Water column stratification structures viral community composition in the Sargasso Sea. Aquatic Microbial Ecology. 76(2), 85-94.
- Rosario, K. et al. (2016).
Begomovirus-Associated Satellite DNA Diversity Captured Through Vector-Enabled Metagenomic (VEM) Surveys Using Whiteflies (Aleyrodidae). Viruses. 8(2), 36.
Bug? Question? Comments? Feedback form
Previous Updates
Updates Since v3.1.2:
- Now compatible with Windows Shell auto-glob when passing * to specify file endings
- Removed outputting the 'level' of a node when specifying the '-l' parameter
- '-t' is now optional - if not included the value defaults to 'O'
- '-rax' is now depreciated (but can be included without affecting the run). The program
now automatically detects and handles a larger number of minor variations in format that
can occur at the end of Newick files.
- Corrected error that assumed all files had a path before the file name (caused a
StringIndexOutofBoundsException)
- Corrected a minor collapsing problem that caused slight under-collapsing of some nodes
- Corrected rooting to be more robust with particular polytomies
Updates Since v3.1.1:
- Corrected file/directory reading for Unix/Linux/Mac users
Updates Since v3.1:
- Please read updated information on when and how to use ‘-rax’ and ‘-t’!

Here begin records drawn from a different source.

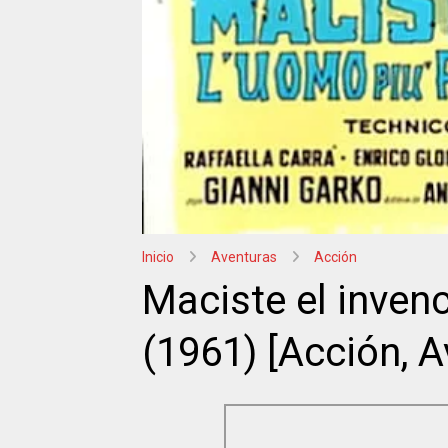
Inicio
Aventuras
Acción
Maciste el invenc
(1961) [Acción, A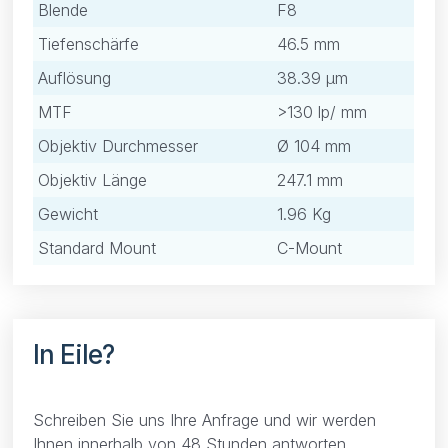
Blende
F8
Tiefenschärfe
46.5 mm
Auflösung
38.39 μm
MTF
>130 lp/ mm
Objektiv Durchmesser
Ø 104 mm
Objektiv Länge
247.1 mm
Gewicht
1.96 Kg
Standard Mount
C-Mount
In Eile?
Schreiben Sie uns Ihre Anfrage und wir werden
Ihnen innerhalb von 48 Stunden antworten.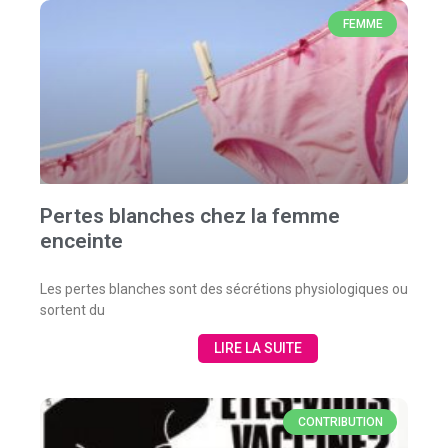
FEMME
Pertes blanches chez la femme
enceinte
Les pertes blanches sont des sécrétions physiologiques ou
sortent du
LIRE LA SUITE
CONTRIBUTION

- Now takes trees with FigTree annotation or in Newick format without bootstrap values,
or with some nodes missing bootstrap values (collapsing cannot be done if bootstrap values
are not present)
- Corrected errors in reading Nexus files
- Corrected errors in handling file names that included decimal points
Updates Since v3.0:
- Now takes trees without bootstrap values, or with some nodes missing bootstrap values
(collapsing cannot be done if bootstrap values are not present)

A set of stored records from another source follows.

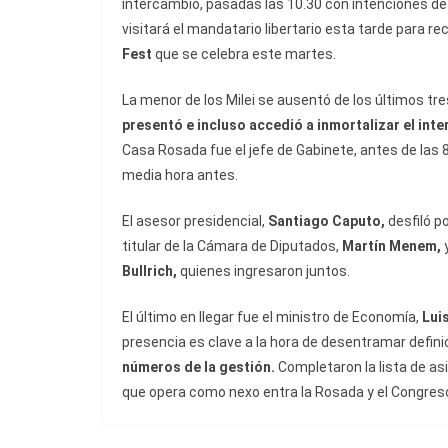
intercambio, pasadas las 10.30 con intenciones de 
visitará el mandatario libertario esta tarde para re
Fest
que se celebra este martes.
La menor de los Milei se ausentó de los últimos tr
presentó e incluso accedió a inmortalizar el int
Casa Rosada fue el jefe de Gabinete, antes de las 
media hora antes.
El asesor presidencial,
Santiago Caputo,
desfiló po
titular de la Cámara de Diputados,
Martín Menem,
Bullrich,
quienes ingresaron juntos.
El último en llegar fue el ministro de Economía,
Lui
presencia es clave a la hora de desentramar defin
números de la gestión.
Completaron la lista de as
que opera como nexo entra la Rosada y el Congres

- Can now correctly handle trees output from RAxML (or other programs) where an extra root
branch length of '0.0' has been attached to the end of the code (see parameter '-rax')
- Stops the run and provides an error message with potential solutions if too much of the tree
has been collapsed, causing a recursive stack overflow.
“To iterate is human, to recurse divine.”